**Document structure recognition data**:
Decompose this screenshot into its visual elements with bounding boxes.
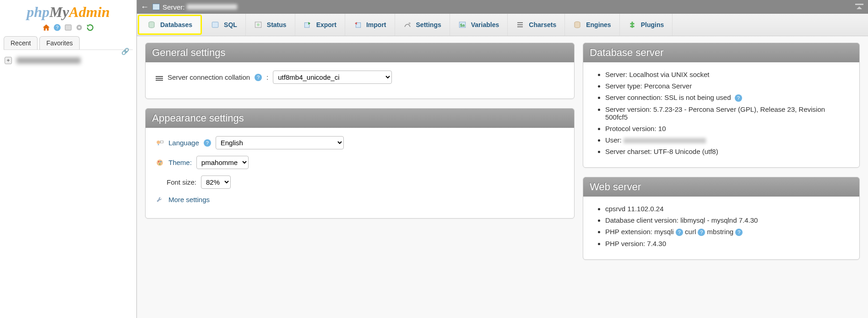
info-item: cpsrvd 11.102.0.24 bbox=[605, 205, 849, 213]
info-item: User: bbox=[605, 136, 849, 144]
sidebar-toolbar: ? bbox=[0, 23, 136, 32]
help-icon[interactable]: ? bbox=[204, 139, 211, 147]
link-icon[interactable]: 🔗 bbox=[121, 48, 129, 55]
home-icon[interactable] bbox=[42, 23, 50, 32]
svg-point-9 bbox=[257, 23, 260, 26]
tab-import[interactable]: Import bbox=[345, 14, 395, 36]
help-icon[interactable]: ? bbox=[698, 229, 705, 236]
panel-title: Appearance settings bbox=[146, 109, 574, 128]
plugins-icon bbox=[628, 21, 636, 29]
info-item: Server connection: SSL is not being used… bbox=[605, 93, 849, 102]
server-host bbox=[187, 4, 237, 10]
help-icon[interactable]: ? bbox=[676, 229, 683, 236]
svg-rect-2 bbox=[65, 25, 71, 30]
svg-point-26 bbox=[160, 161, 162, 162]
tab-databases[interactable]: Databases bbox=[138, 15, 202, 35]
help-icon[interactable]: ? bbox=[735, 94, 742, 102]
sidebar: phpMyAdmin ? Recent Favorites 🔗 + bbox=[0, 0, 136, 318]
tab-recent[interactable]: Recent bbox=[4, 36, 38, 49]
tab-status[interactable]: Status bbox=[246, 14, 295, 36]
refresh-icon[interactable] bbox=[86, 23, 94, 32]
panel-web-server: Web server cpsrvd 11.102.0.24 Database c… bbox=[583, 177, 860, 260]
info-item: Server charset: UTF-8 Unicode (utf8) bbox=[605, 148, 849, 155]
tab-plugins[interactable]: Plugins bbox=[620, 14, 673, 36]
info-item: Server type: Percona Server bbox=[605, 82, 849, 90]
language-label: Language bbox=[168, 139, 199, 147]
charsets-icon bbox=[516, 21, 524, 29]
collapse-icon[interactable] bbox=[854, 3, 864, 11]
collation-label: Server connection collation bbox=[168, 73, 250, 81]
wrench-icon bbox=[156, 195, 164, 203]
language-icon bbox=[156, 139, 164, 147]
fontsize-label: Font size: bbox=[167, 178, 196, 186]
svg-rect-23 bbox=[161, 141, 163, 143]
database-icon bbox=[147, 21, 156, 29]
tab-favorites[interactable]: Favorites bbox=[39, 36, 80, 49]
svg-point-4 bbox=[78, 27, 81, 29]
variables-icon: $a bbox=[458, 21, 467, 29]
expand-icon[interactable]: + bbox=[5, 57, 12, 64]
svg-text:?: ? bbox=[56, 25, 59, 30]
language-select[interactable]: English bbox=[216, 136, 344, 149]
panel-title: Database server bbox=[583, 43, 859, 62]
info-item: PHP extension: mysqli ? curl ? mbstring … bbox=[605, 228, 849, 236]
help-icon[interactable]: ? bbox=[53, 23, 61, 32]
info-item: Server: Localhost via UNIX socket bbox=[605, 71, 849, 78]
tab-export[interactable]: Export bbox=[295, 14, 345, 36]
svg-point-24 bbox=[157, 159, 163, 166]
server-icon bbox=[152, 4, 160, 10]
panel-appearance: Appearance settings Language ? English T… bbox=[145, 108, 575, 219]
tab-settings[interactable]: Settings bbox=[395, 14, 450, 36]
theme-select[interactable]: pmahomme bbox=[196, 156, 249, 169]
info-item: Protocol version: 10 bbox=[605, 125, 849, 132]
info-item: PHP version: 7.4.30 bbox=[605, 240, 849, 247]
svg-text:$a: $a bbox=[460, 23, 465, 27]
list-icon bbox=[156, 75, 163, 80]
db-tree: + bbox=[0, 50, 136, 71]
sidebar-tabs: Recent Favorites bbox=[4, 36, 133, 50]
help-icon[interactable]: ? bbox=[735, 229, 743, 236]
topbar: ← Server: bbox=[137, 0, 868, 14]
panel-title: Web server bbox=[583, 177, 859, 197]
collation-select[interactable]: utf8mb4_unicode_ci bbox=[273, 71, 392, 84]
main: ← Server: Databases SQL Status Export Im… bbox=[136, 0, 868, 318]
svg-rect-5 bbox=[855, 4, 863, 5]
sql-icon[interactable] bbox=[64, 23, 72, 32]
settings-icon bbox=[403, 21, 412, 29]
back-button[interactable]: ← bbox=[141, 2, 149, 12]
info-item: Server version: 5.7.23-23 - Percona Serv… bbox=[605, 105, 849, 121]
svg-rect-7 bbox=[212, 22, 218, 27]
fontsize-select[interactable]: 82% bbox=[201, 175, 231, 189]
theme-icon bbox=[156, 159, 164, 167]
server-label: Server: bbox=[163, 3, 184, 11]
panel-general: General settings Server connection colla… bbox=[145, 43, 575, 99]
logo: phpMyAdmin bbox=[0, 4, 136, 21]
import-icon bbox=[353, 21, 362, 29]
panel-title: General settings bbox=[146, 43, 574, 62]
workarea: General settings Server connection colla… bbox=[137, 36, 868, 318]
status-icon bbox=[254, 21, 262, 29]
svg-point-27 bbox=[159, 163, 161, 164]
tab-charsets[interactable]: Charsets bbox=[508, 14, 565, 36]
export-icon bbox=[304, 21, 312, 29]
panel-db-server: Database server Server: Localhost via UN… bbox=[583, 43, 860, 168]
tab-variables[interactable]: $aVariables bbox=[450, 14, 508, 36]
main-tabs: Databases SQL Status Export Import Setti… bbox=[137, 14, 868, 36]
info-item: Database client version: libmysql - mysq… bbox=[605, 216, 849, 224]
tab-engines[interactable]: Engines bbox=[565, 14, 619, 36]
theme-label: Theme: bbox=[168, 159, 192, 166]
sql-icon bbox=[211, 21, 219, 29]
tab-sql[interactable]: SQL bbox=[203, 14, 246, 36]
help-icon[interactable]: ? bbox=[255, 74, 262, 81]
engines-icon bbox=[573, 21, 581, 29]
more-settings-link[interactable]: More settings bbox=[168, 196, 210, 203]
svg-point-12 bbox=[408, 22, 411, 25]
gear-icon[interactable] bbox=[75, 23, 83, 32]
svg-point-22 bbox=[157, 140, 160, 144]
db-tree-item[interactable] bbox=[16, 57, 81, 64]
svg-point-25 bbox=[158, 161, 159, 162]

**TASK DIRECTIONS**: Where a line in the records above contains the word "tabs", copy that line.

**WRITTEN ANSWER**:
sidebar-tabs: Recent Favorites bbox=[4, 36, 133, 50]
main-tabs: Databases SQL Status Export Import Setti… bbox=[137, 14, 868, 36]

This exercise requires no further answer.